Sighing, he sat up in bed and retrieved the letter and clues from his desk drawer, staring at them for a long moment. As he did, he felt the last ounce of bravery drain from his spirit. Quietly, he crept from his room and took the letters downstairs to the living room.
It was the only room in the house with a fireplace.
Twenty minutes later, the gas-log fire had heated the entire room, its blower wafting warm and comforting air across Tick’s face as he sat directly in front of it, staring at the licking flames. The rest of his family had long since fallen asleep, and he had been extra, extra careful not to wake his freakishly light-sleeping dad. This was Tick’s moment of truth and he needed to be alone.
He gripped the first letter tightly in his right hand, clenching a fist around the wrinkled cardstock.

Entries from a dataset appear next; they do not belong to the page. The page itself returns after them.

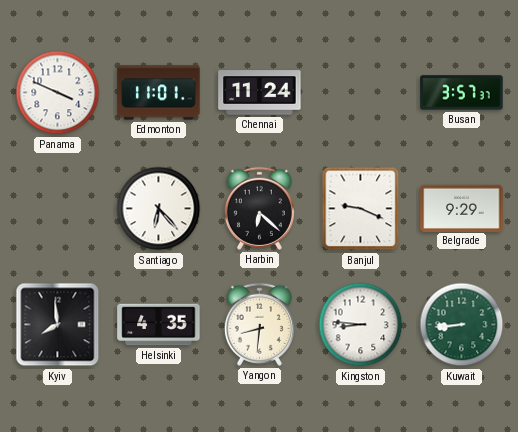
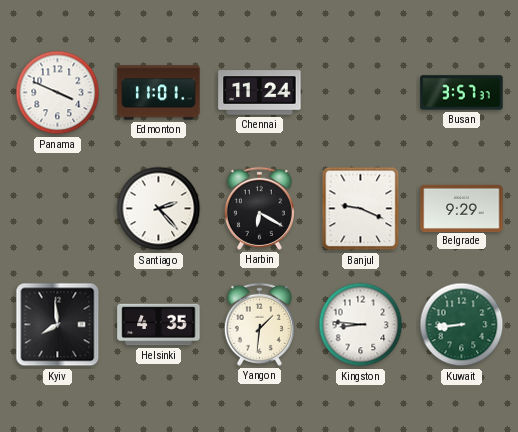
Santiago: 6:23 -> 2:23
Harbin: 6:22 -> 6:20
Yangon: 8:31 -> 1:31
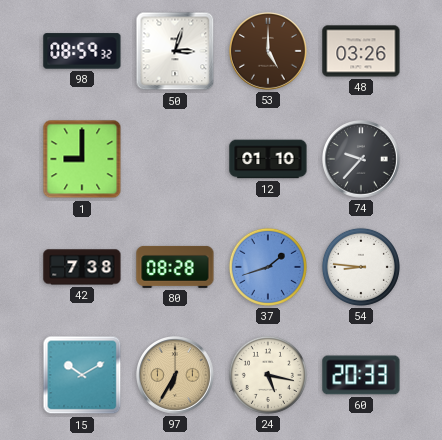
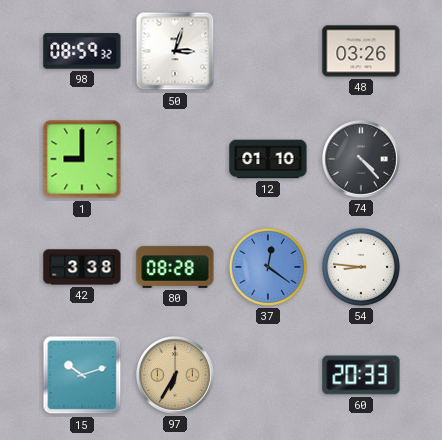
53: 5:00 -> none
74: 9:37 -> 4:23
42: 7:38 -> 3:38
37: 1:42 -> 12:21
15: 10:10 -> 10:12
24: 5:17 -> none
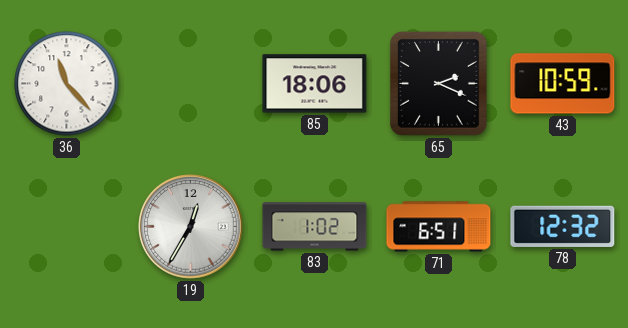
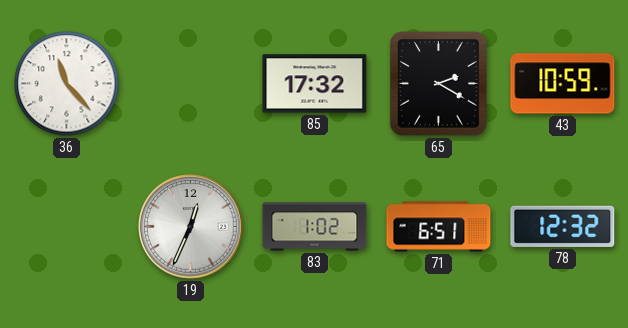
85: 18:06 -> 17:32
65: 2:19 -> 2:20
19: 12:35 -> 12:34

He didn’t know how it worked, but he trusted the instruction told to him by the mystery-person, M.G. If ever he wanted it to stop, just burn the letter and everything would “cease and desist.” Tick had no doubt it was true, just as he had no doubt that Gnat Rats, Tingle Wraiths, and an eight-foot-tall woman named Mothball really and truly existed.
Burn the letter, stop the madness.
The thought had run through his mind a thousand times since he’d first come to consciousness after the brutal gnat attack. Only two clues in—ten to go—and he wanted to quit. Desperately wanted to quit. How could he keep going, when things worse than the Gnat Rat might attack him? How could he, Atticus Higginbottom, a kid with a pretty decent brain but the body of a thirteen year old, fight the forces that some unknown enemy threw at him? How could he do it?
He sat up, crossing his legs under him, facing the fire. He thought about the tremendous ease of simply throwing the letter into the fire not two feet in front of him, of watching it crinkle and shrivel into a crispy ball of black flakes, of returning his life back to normal. He could do it and be done. Forever.
And then it hit him—an odd feeling that started somewhere deep down in his stomach and swelled into his chest, spreading through his fingers and toes.
The first letter said many lives were at stake. Whether that meant ten or ten thousand, Tick didn’t know. Neither did he have any idea how twelve clues, written to him in cryptic messages from some stranger, had anything to do with saving people’s lives. But could he really risk that? Could Tick really be a coward and throw this challenge to the flames, when so much might be on the line? When so many people’s lives were on the line?
Even if it were just one person?
What if that one person was Kayla and her life was in the hands of someone else? The thought gripped Tick’s heart, squeezed it hard. He pictured Kayla’s big-toothed smile, her cute look of concentration when she played on the computer, her giggle fits when Tick tickled her under her arms. Tick’s eyes rimmed with tears. The thought of anything bad happening to his little sister made him feel a sadness that was heavy and bleak.
In that moment, in the darkness of deepest night, sitting in the warmth of a flickering fire and thinking about things far beyond what any kid should have to contemplate, Tick made his decision, committing to himself that he would never waver from it, no matter what.
In that moment, he answered the question posed to him by the one known as M.G.
Will you have the courage to choose the difficult path?
“Yes,” Tick whispered to the flames. “The answer is yes.”
He folded up the letter and turned his back on the fire.
In a place very far from the home of Atticus Higginbottom, Master George awoke with a start. Exactly what had jolted him from sleep, he wasn’t sure, but it didn’t make him very happy. He rather liked the act of blissful slumber and believed very strongly in the old adage about beauty sleep. (Though he knew if Mothball or Rutger were around they’d say something persnickety about him needing to sleep for the next forty years to gain a single ounce of beauty.)